Weeping cherry trees, often cultivars of the Prunus species such as ‘Pendula’, are highly valued for their dramatic, cascading branches and profuse spring blossoms. Propagating these ornamental trees allows gardeners to replicate their unique traits, which cannot be reliably achieved through seed alone. Successful propagation requires a specific understanding of plant biology and the choice between two distinct methods: rooting a simple cutting or performing a specialized graft.

Understanding Weeping Cherry Structure

The iconic form of a weeping cherry is typically a composite of two different plants joined together, known as a graft. The lower section is the rootstock, which provides the hardy root system and the straight, upright trunk. This is often a vigorous, non-weeping variety, like Mazzard (Prunus avium), chosen for its disease resistance and soil adaptability.

The upper section is the scion, which is the weeping cultivar responsible for the characteristic flowering and drooping branches. The union is usually visible as a slight bulge or scar on the trunk where the weeping branches begin. Propagating from seed is unreliable because the offspring will not possess the exact characteristics of the parent cultivar, often reverting to the rootstock’s traits or producing a non-weeping variant.

Propagation via Softwood Cuttings

Propagating a weeping cherry from a softwood cutting is the most accessible method for the home gardener, though the resulting plant will lack the tall, straight trunk of a grafted tree. Cuttings are taken from the current season’s growth in late spring or early summer, when the wood is flexible but firming up. A healthy cutting should be four to six inches long, taken from the tip of a vigorous branch, and severed cleanly just below a leaf node.

Preparation involves stripping the leaves from the lower one-third to two-thirds of the cutting to expose the nodes where roots will form. To encourage root development, the cut end is dipped into a rooting hormone, ideally one containing Indole-3-butyric acid (IBA). This hormone stimulates root cell division.

The prepared cutting is then inserted into a sterile, well-draining rooting medium, such as a mix of two parts coarse sand to one part peat moss or coir. The environment must be maintained with high humidity and consistent moisture, achieved by placing the potted cutting in a cold frame or covering it with a clear plastic dome. Consistent misting helps prevent desiccation while roots are forming.
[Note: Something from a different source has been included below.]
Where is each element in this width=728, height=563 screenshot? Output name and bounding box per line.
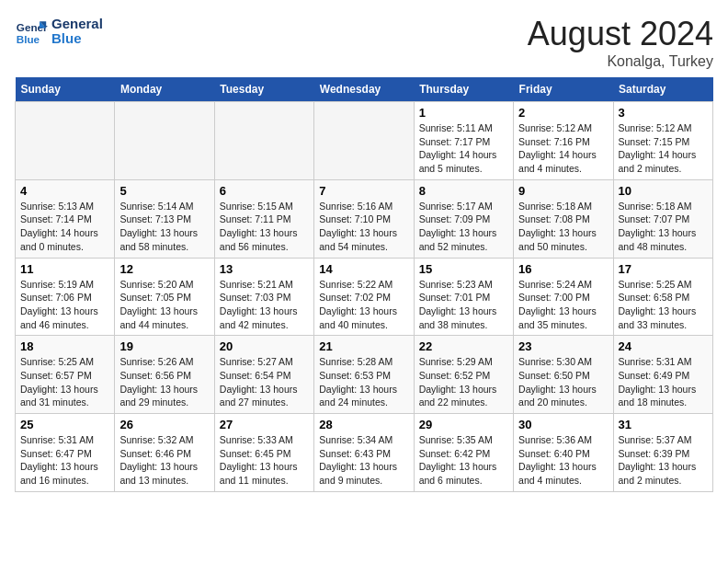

Rooting typically occurs within a month, but the cutting should grow until the roots fill the container before transplanting. A tree grown this way will grow as a weeping shrub unless it is carefully staked and trained upright.

The Grafting Method

Grafting is the technique used by commercial nurseries to produce the classic weeping cherry form, ensuring the tree maintains its full height and weeping characteristic. This method involves physically joining a scion (the weeping wood) onto a compatible rootstock to create a single plant. The ideal timing for grafting is generally in the late winter to early spring, just before the rootstock buds begin to swell.

Alternatively, a technique called T-budding can be performed during the summer months, typically in August, when the bark easily separates from the wood. The process requires a sharp, sanitized knife to make precise cuts that ensure the cambium layers—the thin, green, growing tissue beneath the bark of both the scion and the rootstock—align perfectly.

This alignment is the most important step, as it allows the vascular systems of the two plants to fuse and form a successful union. Common grafting techniques include the whip-and-tongue graft for similarly sized wood or the cleft graft for inserting the scion into a larger rootstock.

After positioning the scion, the graft union must be tightly wrapped with grafting tape or rubber bands. Grafting wax or sealant is then applied over all exposed cuts, including the tip of the scion, to prevent water loss and protect the tissue from disease. The resulting tree will have the hardiness and straight trunk of the rootstock with the desired weeping branches of the scion, faithfully replicating the original cultivar.

Post-Propagation Care and Transplanting

Once a cutting has rooted or a graft has healed, the young tree requires a careful transition to its permanent environment.

Hardening Off

A newly rooted cutting or healed graft must be “hardened off” by gradually introducing it to outdoor conditions. Start with a week in light shade before moving it to a location with direct sunlight. This process prepares the young plant to withstand the elements of the garden.

Container Care

During the first growing season, keep the young tree in a container and monitor it for consistent moisture, preventing the soil from becoming completely dry or waterlogged. Initial fertilization should be light, focusing on balanced nutrients to support root and shoot growth. The optimal time for transplanting the tree into the garden soil is the following spring, when the tree is dormant but before new growth begins.

Establishment and Maintenance

Protecting the young plant is important during its first year in the ground, ensuring it is sheltered from strong winds and severe winter conditions. Any shoots that emerge from the rootstock below the graft union must be promptly removed. These shoots are from the non-weeping variety and will compete with the desired weeping scion. Continued vigilance against pests and disease, along with appropriate watering, ensures the newly propagated cherry establishes itself successfully.